Ireland among finalists in bid to host America’s Cup

Organisers visited Cork last month to examine suitability for sailing race

Team New Zealand after their 2021 America’s Cup victory. Photo: Phil Walter/Getty Images

Team New Zealand after their 2021 America’s Cup victory. Photo: Phil Walter/Getty Images

 

An update on Ireland’s bid to host the prestigious America’s Cup in 2024 will be provided at Cabinet this morning by Minister for Foreign Affairs Simon Coveney.

He will tell Ministers Ireland has progressed to the final stage of judging with a final decision due in eight or so weeks.

There are only a small number of finalists, it is understood.

Ireland’s bid is understood to be based around Cork Harbour and an assessment team from the organisers visited Cork last month to examine its suitability for the race.

They looked at its technical suitability for a racing circuit and examined its tides, wind speeds and direction, water depth, and berthing facilities.

New Zealand is the current holder of the cup (the oldest trophy in sport predating the modern Olympics by 45 years) however the team and the New Zealand government are unlikely to agree terms to stage the next event there for a 4th time so an international competition has been ongoing to win the hosting of the next tournament.
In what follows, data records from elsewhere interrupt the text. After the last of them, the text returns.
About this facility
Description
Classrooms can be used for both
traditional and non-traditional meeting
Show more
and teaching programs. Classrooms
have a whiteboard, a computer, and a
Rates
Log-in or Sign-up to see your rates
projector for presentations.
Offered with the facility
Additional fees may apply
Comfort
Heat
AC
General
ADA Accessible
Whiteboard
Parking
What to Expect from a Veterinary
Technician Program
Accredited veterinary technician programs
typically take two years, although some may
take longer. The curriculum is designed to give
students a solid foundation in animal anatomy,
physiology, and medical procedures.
Mr Coveney has been working closely with the Taoiseach and Minister for Sport Catherine Martin on Ireland’s bid to host the 37th America’s cup.
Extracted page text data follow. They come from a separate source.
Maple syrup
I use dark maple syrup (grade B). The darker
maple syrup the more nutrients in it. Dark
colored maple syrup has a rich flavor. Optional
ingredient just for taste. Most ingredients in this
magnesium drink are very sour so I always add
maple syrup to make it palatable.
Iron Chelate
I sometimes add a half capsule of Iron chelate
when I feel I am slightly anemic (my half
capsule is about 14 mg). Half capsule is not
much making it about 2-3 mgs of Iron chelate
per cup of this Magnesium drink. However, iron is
The America’s cup is recognised as the 3rd largest sporting event globally after the Football World Cup and the Olympics, in terms of longevity, economic and media impact it delivers to the host venue.

The racing takes place over a period of 3 to 4 months and the teams are based at the host venue for at least 6 months prior to the start of the competition and for as long as 3 years in the build-up period.

The cup that concluded on March 17th this year had a global viewership of 940 million and estimates of the value of the race for the New Zealand economy are in the hundreds of millions.

The New Zealand Ministry of Business, Innovation and Employment in 2017 forecast between €355 million to €592 million would be injected directly into New Zealand’s economy between 2018 and 2021 as a result of hosting the America’s Cup.